*** Given records ***

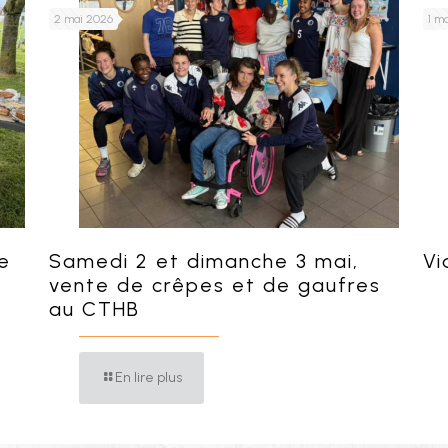
2 mai 2026
1 m
e
Samedi 2 et dimanche 3 mai,
Vi
vente de crêpes et de gaufres
au CTHB
En lire plus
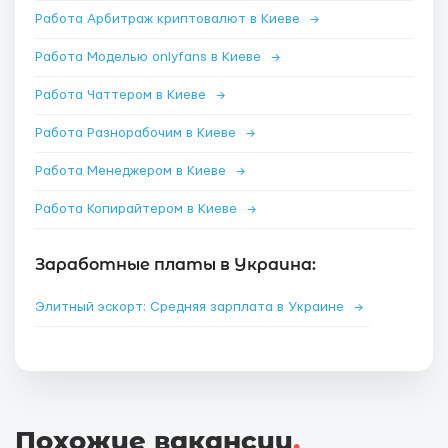
Работа Арбитраж криптовалют в Киеве
→
Работа Моделью onlyfans в Киеве
→
Работа Чаттером в Киеве
→
Работа Разнорабочим в Киеве
→
Работа Менеджером в Киеве
→
Работа Копирайтером в Киеве
→
Заработные платы в Украина:
Элитный эскорт: Средняя зарплата в Украине
→
Похожие вакансии
.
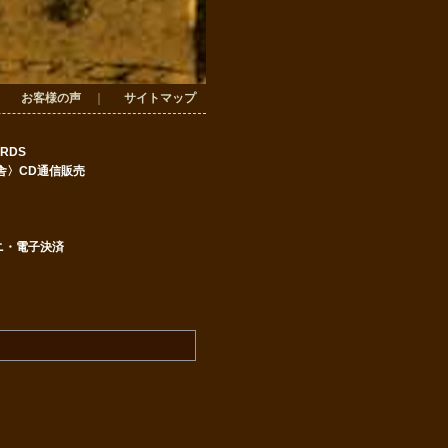
｜
お客様の声
｜
サイトマップ
ORDS
舎
〉CD通信販売
ニ・電子決済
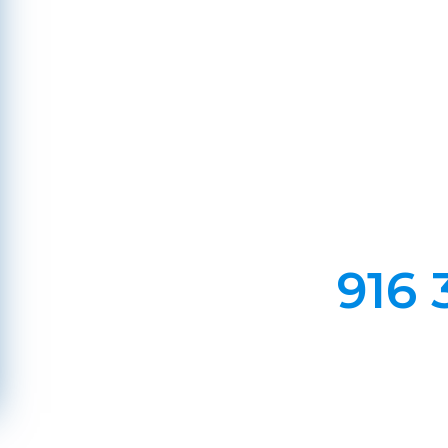
A
Em Lareiras, Recuperado
Evite incêndios na sua chaminé, limp
916 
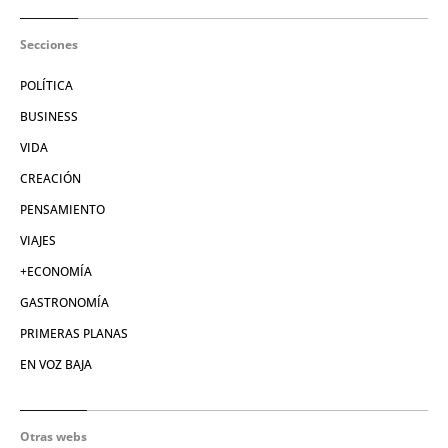
Secciones
POLÍTICA
BUSINESS
VIDA
CREACIÓN
PENSAMIENTO
VIAJES
+ECONOMÍA
GASTRONOMÍA
PRIMERAS PLANAS
EN VOZ BAJA
Otras webs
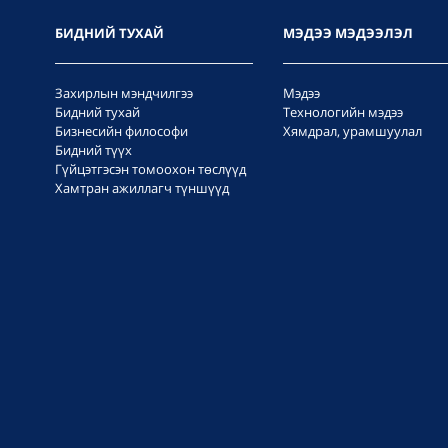
БИДНИЙ ТУХАЙ
МЭДЭЭ МЭДЭЭЛЭЛ
Захирлын мэндчилгээ
Мэдээ
Бидний тухай
Технологийн мэдээ
Бизнесийн философи
Хямдрал, урамшуулал
Бидний түүх
Гүйцэтгэсэн томоохон төслүүд
Хамтран ажиллагч түншүүд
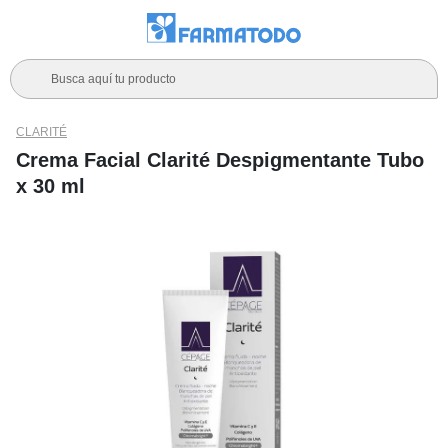
Busca aquí tu producto
CLARITÉ
Crema Facial Clarité Despigmentante Tubo
x 30 ml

*** End of Given records ***

**Your goal:** The records need to be restated word for word, minus any images.

**Answer box:**
2 mai 2026
1 m
e
Samedi 2 et dimanche 3 mai,
Vi
vente de crêpes et de gaufres
au CTHB
En lire plus
Работа Арбитраж криптовалют в Киеве
→
Работа Моделью onlyfans в Киеве
→
Работа Чаттером в Киеве
→
Работа Разнорабочим в Киеве
→
Работа Менеджером в Киеве
→
Работа Копирайтером в Киеве
→
Заработные платы в Украина:
Элитный эскорт: Средняя зарплата в Украине
→
Похожие вакансии
.
｜
お客様の声
｜
サイトマップ
ORDS
舎
〉CD通信販売
ニ・電子決済
A
Em Lareiras, Recuperado
Evite incêndios na sua chaminé, limp
916 
Secciones
POLÍTICA
BUSINESS
VIDA
CREACIÓN
PENSAMIENTO
VIAJES
+ECONOMÍA
GASTRONOMÍA
PRIMERAS PLANAS
EN VOZ BAJA
Otras webs
БИДНИЙ ТУХАЙ
МЭДЭЭ МЭДЭЭЛЭЛ
Захирлын мэндчилгээ
Мэдээ
Бидний тухай
Технологийн мэдээ
Бизнесийн философи
Хямдрал, урамшуулал
Бидний түүх
Гүйцэтгэсэн томоохон төслүүд
Хамтран ажиллагч түншүүд
Busca aquí tu producto
CLARITÉ
Crema Facial Clarité Despigmentante Tubo
x 30 ml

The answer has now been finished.